Um levantamento interno dos Correios revela que nenhuma das unidades estaduais da empresa alcançou a meta de entregas dentro do prazo estabelecida para o período até setembro de 2025. A estatal registrou um índice de 90,18%, ficando abaixo da meta de 95,54%.

Os dados, obtidos com exclusividade pelo g1, mostram que a unidade de Roraima teve o pior desempenho, com apenas 64,84% das entregas realizadas no prazo, um resultado 30 pontos percentuais abaixo da meta estimada para o estado (94,84%). A Região Norte concentra seis dos sete piores índices de entrega do país.

Apesar do resultado abaixo do esperado, os Correios afirmam que o desempenho representa uma ligeira melhora de 0,71 ponto percentual em comparação com o mesmo período de 2024.

A empresa atribui os atrasos a um “cenário de backlog” e a lacunas no processo de tratamento de carga nos principais centros das Superintendências Estaduais. Entre os motivos apontados estão a falta de mão de obra contratada por Execução Indireta de Serviços (EIS) e a necessidade de ajustes no processo produtivo.

Medidas para reduzir atrasos

Para tentar reverter a situação, os Correios informaram que adotaram as seguintes medidas:

  • Reestruturação do fluxo de caixa, priorizando pagamentos a fornecedores logísticos;
  • Negociação de parcelamentos com fornecedores para retomada dos serviços;
  • Contratação emergencial de operadores logísticos regionais;
  • Implementação de matriz de criticidade, priorizando encomendas urgentes e clientes estratégicos;
  • Otimização da malha de transporte (superfície nacional/regional e aérea);
  • Contratação de viagens extras nas rotas de Linha de Transporte Nacional e da Rede Postal Noturna.

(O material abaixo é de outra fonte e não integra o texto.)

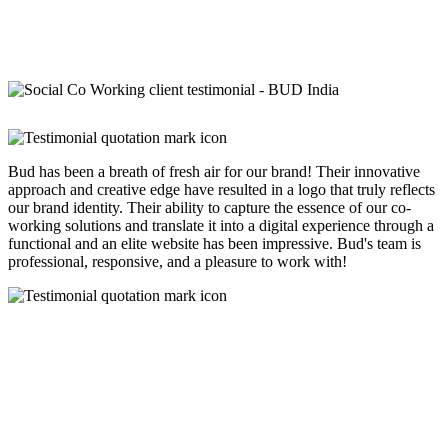
Bud has been a breath of fresh air for our brand! Their innovative
approach and creative edge have resulted in a logo that truly reflects
our brand identity. Their ability to capture the essence of our co-
working solutions and translate it into a digital experience through a
functional and an elite website has been impressive. Bud's team is
professional, responsive, and a pleasure to work with!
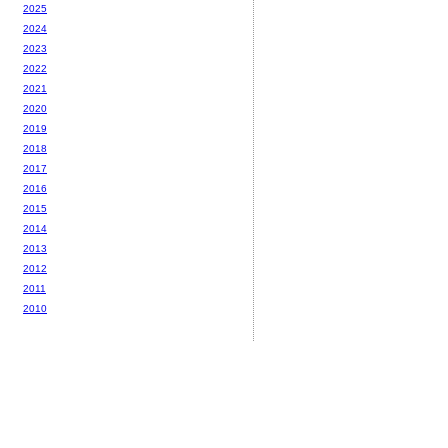
2025
2024
2023
2022
2021
2020
2019
2018
2017
2016
2015
2014
2013
2012
2011
2010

Crise financeira e atrasos nos pagamentos

A crise de desempenho ocorre em meio a uma grave crise financeira. Em 2025, a estatal deixou de pagar R$ 3,7 bilhões em obrigações, incluindo:

  • INSS Patronal: R$ 1,44 bilhão;
  • Fornecedores: R$ 732 milhões;
  • Postal Saúde (plano de saúde dos funcionários): R$ 545 milhões;
  • Tributos PIS/COFINS: R$ 457 milhões;
  • Programa Remessa Conforme: R$ 346 milhões;
  • Postalis (fundo de pensão): R$ 135 milhões.

Até julho, transportadoras cobravam na Justiça R$ 104 milhões em faturas atrasadas dos Correios, em 58 processos envolvendo 41 empresas. Parte dessas empresas chegou a paralisar serviços em abril devido à inadimplência.

Cobrança do Congresso

Diante do cenário, o deputado federal Evair Vieira de Melo (PP-ES) protocolou requerimentos para que o Tribunal de Contas da União (TCU), a Controladoria-Geral da União (CGU) e a Procuradoria-Geral da República (PGR) fiscalizem os Correios. Os pedidos questionam a regularidade do modelo de atuação de empresas intermediárias e possíveis contratações sem licitação.

A empresa, que recentemente teve um empréstimo de R$ 12 bilhões aprovado pelo Tesouro Nacional com garantias da União, admite enfrentar um “ciclo vicioso de prejuízos” com perda de clientes e receitas.